Devlet ve toplum içinde FETÖ’nün güç kazanabilmesi medya, finans, ajans, taşımacılık, eğitim gibi konularda halkın gözünde ön plana çıkmasını isteyen ABD’nin uşakları bu yapılanmayı sağlayabilmeleri için bu kuruluşlara sahip olan tek bir kuruluş vardı; o da İhlas Holding gibi bir kuruluşu alaşağı edip yerine FETÖ’yü oturtmak!
Üç büyük kanaldan biri olan TGRT yerine STV, dünyanın sayılı haber ajansı kabul edilen İHA yerine Cihan haber ajansı, tirajı bir milyonu aşan Türkiye’nin en büyük tirajlı gazetesi olan Türkiye gazetesi yerine Zaman gazetesi, bir milyar doları aşan sermayesi ile İhlas finans yerine Asya finans, taşımacılıkta en büyük üç kargodan biri olan İhlas kargo yerine Sürat kargo, muhafazakâr kesimin gözbebeği olan özel İhlas eğitim kurumları yerine FETÖ’nün eğitim kurumları…
ABD uşakları 28 Şubat kararlarında 12 tane irticaya destek veren firmayı yayınladı, bunlardan 6 tanesi ihlas holding bünyesinde olan bu şirketlerin olduğu görünmekte.
ABD destekli FETÖ’nün dünyada ve Türkiye’de halkın sinir uçlarına kadar girmesi, ülkenin bütün kademelerini ele geçirmesi 28 Şubat kararları ile olduğu gözükmekte!
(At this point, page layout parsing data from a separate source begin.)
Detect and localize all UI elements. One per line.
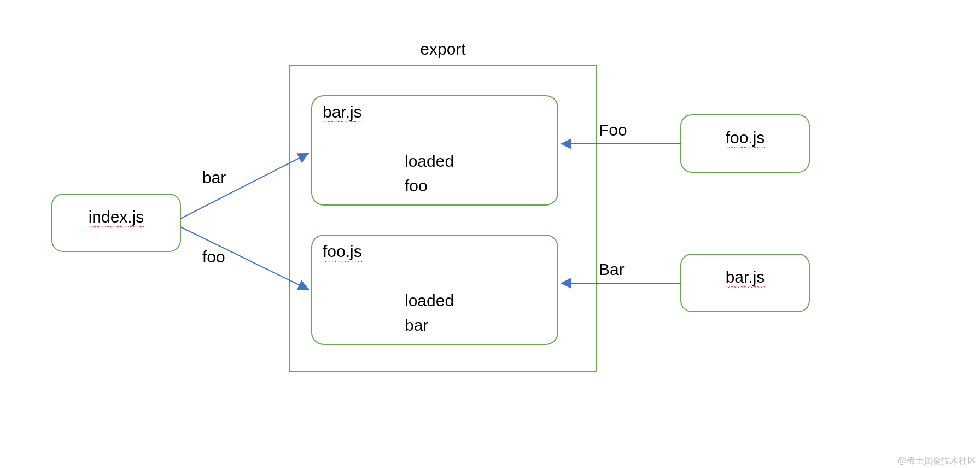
index-node-label: index.js xyxy=(89,208,144,228)
watermark: @稀土掘金技术社区 xyxy=(897,456,976,465)
module-bar-body-line2: foo xyxy=(405,177,428,195)
module-bar: bar.js loaded foo xyxy=(312,96,558,205)
module-foo-body-line2: bar xyxy=(405,316,428,334)
module-foo-name: foo.js xyxy=(323,242,362,262)
edge-foo-right-label: Foo xyxy=(599,121,627,139)
module-diagram: index.js export bar.js loaded foo foo.js xyxy=(0,0,980,468)
edge-bar-right-label: Bar xyxy=(599,260,625,278)
edge-index-foo-label: foo xyxy=(202,248,225,266)
module-foo-body-line1: loaded xyxy=(405,291,454,309)
module-bar-body-line1: loaded xyxy=(405,152,454,170)
right-foo-label: foo.js xyxy=(726,128,765,149)
right-foo-node: foo.js xyxy=(681,115,809,172)
export-container: export bar.js loaded foo foo.js loaded b… xyxy=(290,40,596,372)
export-title: export xyxy=(420,40,466,58)
right-bar-node: bar.js xyxy=(681,254,809,312)
index-node: index.js xyxy=(52,194,180,251)
module-bar-name: bar.js xyxy=(323,103,362,123)
edge-index-bar-label: bar xyxy=(202,168,226,186)
module-foo: foo.js loaded bar xyxy=(312,235,558,344)
right-bar-label: bar.js xyxy=(726,268,765,288)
ABD ideallerinden hala vazgeçmiş değildir. Türkiye’yi çevreleyen sınır etrafında PKK, YPG gibi oluşumlara destek vererek Ortadoğu yapılanmasını sağlamaya çalışılmaktadır. Yüz yıllık oyunu da ancak Türk milleti top yekûn mücadele ederek bertaraf edebilir.
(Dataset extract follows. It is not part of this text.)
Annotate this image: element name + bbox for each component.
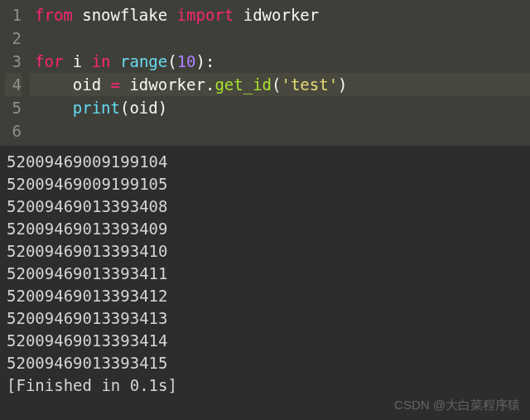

Şimdi gelelim AK Parti iktidarına… 1997’den itibaren ülke genelinde güç kazanan FETÖ, eğitim kurumlarından medya yapılanmasına, haber ajansından taşımacılığına, finansal yapısından alında toplumun bütün katmanlarını ele geçirdiği bilinmekte. FETÖ; AK Parti iktidara geldiği zaman önce partiyi ele geçirme, daha sonra Türk Silahlı Kuvvetlerini etkisizleştirme, Milli İstihbarat Bölge Müdürlüklerini ele geçirme gibi operasyon girişimlerinde bulundu. Bunu zaman zaman başarsa da en büyük hatasını 17/25 Aralık’ta yaparak yargı darbesi ile hükümeti ele geçirme operasyonu. Bu operasyonda FETÖ deşifre oldu. O güne kadar hizmet hareketi görülen toplumun böyle gördüğü FETÖ yapılanmasına karşı kim eleştiride bulunsa, kimler karşı çıksa hem toplum nazarında hem de iktidar partisi tarafından eleştiri yağmuruna tutuldu bilinmekte! Ancak 17/25 Aralıkta FETÖ kanalı ile yargı darbesi iktidar partisinin de uyanmasına vesile olduğu görünmekte. FETÖ’yü AK Parti iktidarı güçlendirmedi, AK Parti iktidara geldiğinde yıllarca hükümet olamadığı için AK Parti hükümeti zamanında FETÖ güçlendi algısı oluştu.